» **Work instructions**:
How many lines within the records include the word "help"? Only that number should be given.

----

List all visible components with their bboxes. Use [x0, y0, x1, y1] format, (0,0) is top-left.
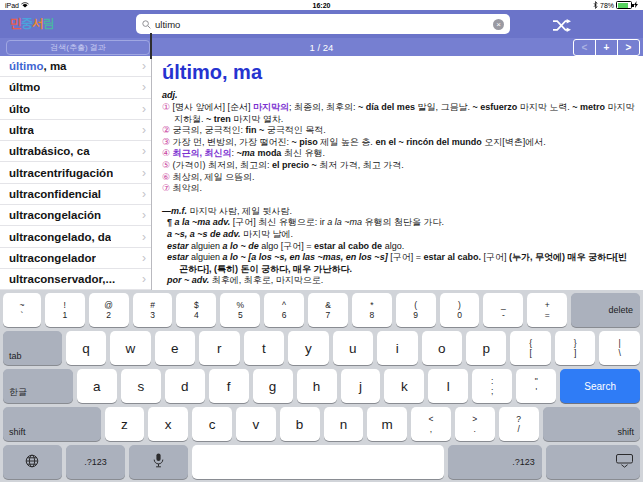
list-item[interactable]: ultrabásico, ca› [0, 141, 151, 162]
key-dismiss[interactable] [546, 445, 640, 479]
key-l[interactable]: l [428, 369, 468, 403]
list-item[interactable]: último, ma› [0, 56, 151, 77]
key-h[interactable]: h [297, 369, 337, 403]
key-space[interactable] [192, 445, 444, 479]
key-hyphen[interactable]: _- [483, 293, 523, 327]
key-r[interactable]: r [199, 331, 239, 365]
key-4[interactable]: $4 [176, 293, 216, 327]
sense-line: ② 궁극의, 궁극적인: fin ~ 궁극적인 목적. [162, 125, 635, 137]
idiom-line: por ~ adv. 최후에, 최후로, 마지막으로. [167, 275, 635, 287]
key-bracket-left[interactable]: {[ [510, 331, 550, 365]
key-e[interactable]: e [155, 331, 195, 365]
key-bracket-right[interactable]: }] [555, 331, 595, 365]
key-s[interactable]: s [121, 369, 161, 403]
key-v[interactable]: v [236, 407, 276, 441]
key-period[interactable]: >. [455, 407, 495, 441]
list-item[interactable]: ultracongelador› [0, 248, 151, 269]
mic-icon [153, 453, 164, 471]
key-2[interactable]: @2 [89, 293, 129, 327]
entry-word-highlight: último [9, 60, 44, 72]
key-globe[interactable] [3, 445, 62, 479]
entry-word: últo [9, 103, 30, 115]
key-tab[interactable]: tab [3, 331, 62, 365]
key-k[interactable]: k [384, 369, 424, 403]
key-a[interactable]: a [77, 369, 117, 403]
key-delete[interactable]: delete [571, 293, 640, 327]
list-item[interactable]: ultracongelación› [0, 205, 151, 226]
key-numbers-right[interactable]: .?123 [448, 445, 542, 479]
key-7[interactable]: &7 [308, 293, 348, 327]
list-item[interactable]: ultraconfidencial› [0, 184, 151, 205]
list-item[interactable]: últo› [0, 99, 151, 120]
list-item[interactable]: ultracongelado, da› [0, 226, 151, 247]
key-p[interactable]: p [466, 331, 506, 365]
key-m[interactable]: m [367, 407, 407, 441]
key-j[interactable]: j [341, 369, 381, 403]
key-i[interactable]: i [377, 331, 417, 365]
key-g[interactable]: g [253, 369, 293, 403]
shuffle-icon[interactable] [552, 18, 571, 36]
chevron-right-icon: › [142, 230, 146, 244]
key-hangul[interactable]: 한글 [3, 369, 73, 403]
key-numbers-left[interactable]: .?123 [66, 445, 125, 479]
key-slash[interactable]: ?/ [499, 407, 539, 441]
key-q[interactable]: q [66, 331, 106, 365]
key-grave[interactable]: ~` [3, 293, 41, 327]
key-z[interactable]: z [105, 407, 145, 441]
key-3[interactable]: #3 [133, 293, 173, 327]
keyboard-row: .?123.?123 [3, 445, 640, 479]
sense-line: ④ 최근의, 최신의: ~ma moda 최신 유행. [162, 148, 635, 160]
key-9[interactable]: (9 [396, 293, 436, 327]
key-quote[interactable]: "' [516, 369, 556, 403]
search-field[interactable]: × [136, 14, 510, 34]
key-x[interactable]: x [148, 407, 188, 441]
next-entry-button[interactable]: > [617, 40, 639, 55]
list-item[interactable]: últmo› [0, 77, 151, 98]
list-item[interactable]: ultracentrifugación› [0, 162, 151, 183]
key-backslash[interactable]: |\ [599, 331, 639, 365]
app-logo[interactable]: 민중서림 [10, 15, 54, 32]
key-u[interactable]: u [333, 331, 373, 365]
key-d[interactable]: d [165, 369, 205, 403]
key-shift-right[interactable]: shift [543, 407, 641, 441]
search-input[interactable] [155, 19, 489, 30]
key-y[interactable]: y [288, 331, 328, 365]
chevron-right-icon: › [142, 166, 146, 180]
key-f[interactable]: f [209, 369, 249, 403]
sense-line: ③ 가장 먼, 변방의, 가장 떨어진: ~ piso 제일 높은 층. en … [162, 137, 635, 149]
dictionary-app: iPad 16:20 78% 민중서림 × [0, 0, 643, 482]
chevron-right-icon: › [142, 272, 146, 286]
key-0[interactable]: )0 [440, 293, 480, 327]
key-1[interactable]: !1 [45, 293, 85, 327]
key-t[interactable]: t [244, 331, 284, 365]
key-comma[interactable]: <, [411, 407, 451, 441]
key-search[interactable]: Search [560, 369, 640, 403]
entry-word: último, ma [9, 60, 67, 72]
key-shift-left[interactable]: shift [3, 407, 101, 441]
list-item[interactable]: ultraconservador,...› [0, 269, 151, 290]
key-o[interactable]: o [422, 331, 462, 365]
key-8[interactable]: *8 [352, 293, 392, 327]
senses: ① [명사 앞에서] [순서] 마지막의; 최종의, 최후의: ~ día de… [162, 102, 635, 195]
add-bookmark-button[interactable]: + [595, 40, 617, 55]
prev-entry-button[interactable]: < [574, 40, 595, 55]
search-icon [142, 15, 151, 33]
chevron-right-icon: › [142, 102, 146, 116]
clock: 16:20 [0, 2, 643, 9]
panel-divider-handle[interactable] [150, 33, 152, 59]
page-indicator: 1 / 24 [0, 42, 643, 53]
entry-word: ultraconfidencial [9, 188, 101, 200]
list-item[interactable]: ultra› [0, 120, 151, 141]
key-dictation[interactable] [129, 445, 188, 479]
key-n[interactable]: n [324, 407, 364, 441]
key-w[interactable]: w [110, 331, 150, 365]
logo-char: 서 [32, 16, 43, 30]
key-b[interactable]: b [280, 407, 320, 441]
key-semicolon[interactable]: :; [472, 369, 512, 403]
key-equals[interactable]: += [527, 293, 567, 327]
key-6[interactable]: ^6 [264, 293, 304, 327]
keyboard-dismiss-icon [616, 454, 633, 471]
clear-search-icon[interactable]: × [493, 19, 504, 30]
key-5[interactable]: %5 [220, 293, 260, 327]
key-c[interactable]: c [192, 407, 232, 441]
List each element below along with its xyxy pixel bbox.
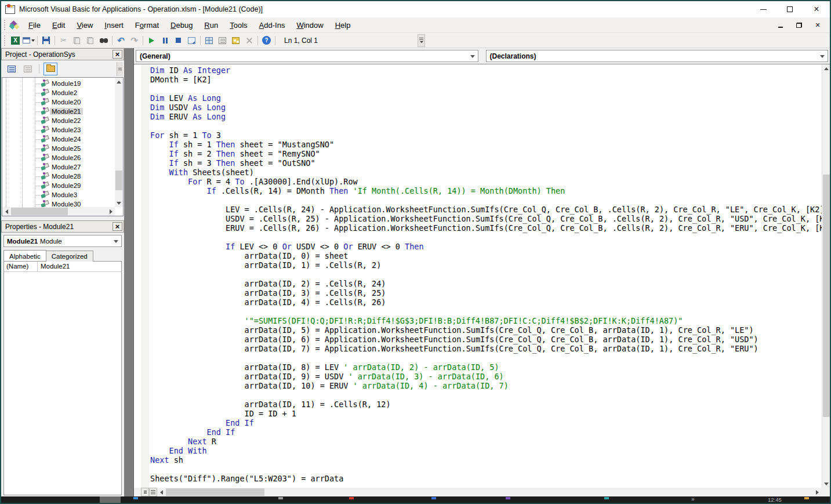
cut-button[interactable]: ✂ bbox=[57, 34, 70, 47]
menu-addins[interactable]: Add-Ins bbox=[253, 19, 291, 32]
mdi-minimize-button[interactable] bbox=[774, 20, 787, 30]
tree-scroll-left-button[interactable] bbox=[2, 207, 10, 216]
tree-scroll-down-button[interactable] bbox=[115, 199, 123, 207]
object-selector-dropdown[interactable]: Module21 Module bbox=[3, 235, 122, 247]
project-tree-vscrollbar[interactable] bbox=[115, 78, 123, 207]
taskbar-icon-blue[interactable] bbox=[133, 497, 138, 499]
tab-alphabetic[interactable]: Alphabetic bbox=[3, 250, 46, 261]
help-icon: ? bbox=[262, 36, 271, 45]
menu-run[interactable]: Run bbox=[198, 19, 224, 32]
windows-taskbar[interactable]: » 12:45 bbox=[1, 496, 830, 503]
design-mode-button[interactable] bbox=[185, 34, 198, 47]
taskbar-active-app[interactable] bbox=[100, 496, 121, 503]
property-value-cell[interactable]: Module21 bbox=[38, 262, 121, 271]
toggle-folders-button[interactable] bbox=[43, 63, 57, 75]
undo-button[interactable]: ↶ bbox=[114, 34, 128, 47]
copy-button[interactable] bbox=[70, 34, 84, 47]
view-object-button[interactable] bbox=[21, 63, 35, 75]
menu-format[interactable]: Format bbox=[129, 19, 165, 32]
menu-view[interactable]: View bbox=[71, 19, 99, 32]
project-tree-item-module27[interactable]: Module27 bbox=[2, 162, 115, 172]
project-tree-item-module24[interactable]: Module24 bbox=[2, 135, 115, 144]
menu-insert[interactable]: Insert bbox=[99, 19, 129, 32]
project-tree-item-module23[interactable]: Module23 bbox=[2, 125, 115, 135]
module-label: Module2 bbox=[50, 89, 79, 96]
code-text[interactable]: Dim ID As IntegerDMonth = [K2]Dim LEV As… bbox=[150, 66, 822, 483]
redo-button[interactable]: ↷ bbox=[128, 34, 141, 47]
break-button[interactable] bbox=[158, 34, 172, 47]
insert-userform-button[interactable] bbox=[22, 34, 35, 47]
project-tree-item-module25[interactable]: Module25 bbox=[2, 144, 115, 153]
taskbar-icon-purple[interactable] bbox=[506, 497, 510, 499]
project-tree-item-module2[interactable]: Module2 bbox=[2, 88, 115, 97]
run-button[interactable] bbox=[145, 34, 158, 47]
view-code-button[interactable] bbox=[5, 63, 19, 75]
reset-button[interactable] bbox=[172, 34, 185, 47]
declarations-dropdown[interactable]: (Declarations) bbox=[486, 50, 829, 62]
find-button[interactable] bbox=[97, 34, 110, 47]
close-button[interactable]: × bbox=[803, 1, 830, 17]
paste-button[interactable] bbox=[84, 34, 97, 47]
taskbar-icon-teal[interactable] bbox=[604, 497, 609, 499]
taskbar-icon-gray[interactable] bbox=[278, 497, 283, 499]
menu-help[interactable]: Help bbox=[329, 19, 357, 32]
code-vscroll-thumb[interactable] bbox=[823, 175, 830, 417]
code-scroll-right-button[interactable] bbox=[813, 488, 822, 496]
taskbar-icon-yellow[interactable] bbox=[804, 497, 809, 499]
mdi-close-button[interactable]: × bbox=[811, 20, 824, 30]
maximize-button[interactable] bbox=[776, 1, 803, 17]
code-scroll-down-button[interactable] bbox=[822, 480, 830, 488]
code-hscrollbar[interactable] bbox=[134, 488, 822, 496]
taskbar-icon-blue2[interactable] bbox=[431, 497, 436, 499]
tree-scroll-right-button[interactable] bbox=[107, 207, 115, 216]
project-tree-item-module26[interactable]: Module26 bbox=[2, 153, 115, 162]
full-module-view-button[interactable] bbox=[149, 488, 157, 496]
menu-debug[interactable]: Debug bbox=[165, 19, 198, 32]
code-vscrollbar[interactable] bbox=[822, 64, 830, 488]
vba-app-icon bbox=[5, 5, 15, 14]
menu-edit[interactable]: Edit bbox=[46, 19, 71, 32]
tab-categorized[interactable]: Categorized bbox=[46, 251, 93, 262]
code-hscroll-thumb[interactable] bbox=[166, 488, 264, 496]
project-tree-hscrollbar[interactable] bbox=[2, 207, 115, 216]
menu-window[interactable]: Window bbox=[291, 19, 329, 32]
property-row-name[interactable]: (Name) Module21 bbox=[4, 262, 121, 272]
project-tree-item-module29[interactable]: Module29 bbox=[2, 181, 115, 190]
menu-tools[interactable]: Tools bbox=[224, 19, 253, 32]
toolbar-grip[interactable] bbox=[4, 20, 7, 30]
object-browser-button[interactable] bbox=[229, 34, 242, 47]
toolbox-button[interactable] bbox=[242, 34, 256, 47]
properties-panel-close-button[interactable]: × bbox=[113, 222, 122, 231]
procedure-dropdown[interactable]: (General) bbox=[136, 50, 478, 62]
project-toolbar-overflow-button[interactable] bbox=[117, 62, 123, 76]
help-button[interactable]: ? bbox=[260, 34, 273, 47]
procedure-view-button[interactable] bbox=[141, 488, 149, 496]
toolbar-grip-2[interactable] bbox=[4, 35, 7, 46]
project-tree-item-module20[interactable]: Module20 bbox=[2, 97, 115, 107]
toolbar-overflow-button[interactable] bbox=[418, 34, 425, 47]
project-tree-item-module28[interactable]: Module28 bbox=[2, 172, 115, 181]
project-explorer-button[interactable] bbox=[202, 34, 216, 47]
mdi-restore-button[interactable] bbox=[793, 20, 805, 30]
taskbar-icon-red[interactable] bbox=[349, 497, 354, 499]
tree-vscroll-thumb[interactable] bbox=[115, 171, 122, 190]
menu-file[interactable]: File bbox=[23, 19, 46, 32]
tree-scroll-up-button[interactable] bbox=[115, 78, 123, 86]
code-editor[interactable]: Dim ID As IntegerDMonth = [K2]Dim LEV As… bbox=[134, 64, 822, 488]
project-tree-item-module19[interactable]: Module19 bbox=[2, 79, 115, 88]
margin-indicator-bar[interactable] bbox=[141, 64, 149, 488]
minimize-button[interactable] bbox=[750, 1, 776, 17]
code-scroll-left-button[interactable] bbox=[157, 488, 166, 496]
view-excel-button[interactable]: X bbox=[9, 34, 22, 47]
module-icon bbox=[41, 182, 50, 190]
code-scroll-up-button[interactable] bbox=[822, 64, 830, 72]
project-tree-item-module22[interactable]: Module22 bbox=[2, 116, 115, 125]
redo-icon: ↷ bbox=[130, 36, 138, 45]
tree-hscroll-thumb[interactable] bbox=[11, 208, 68, 215]
taskbar-overflow-chevron[interactable]: » bbox=[691, 496, 695, 502]
project-tree-item-module21[interactable]: Module21 bbox=[2, 107, 115, 116]
project-panel-close-button[interactable]: × bbox=[113, 50, 122, 59]
save-button[interactable] bbox=[39, 34, 53, 47]
project-tree-item-module3[interactable]: Module3 bbox=[2, 190, 115, 200]
properties-window-button[interactable] bbox=[216, 34, 229, 47]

----

» **Answer to the exercise**:
3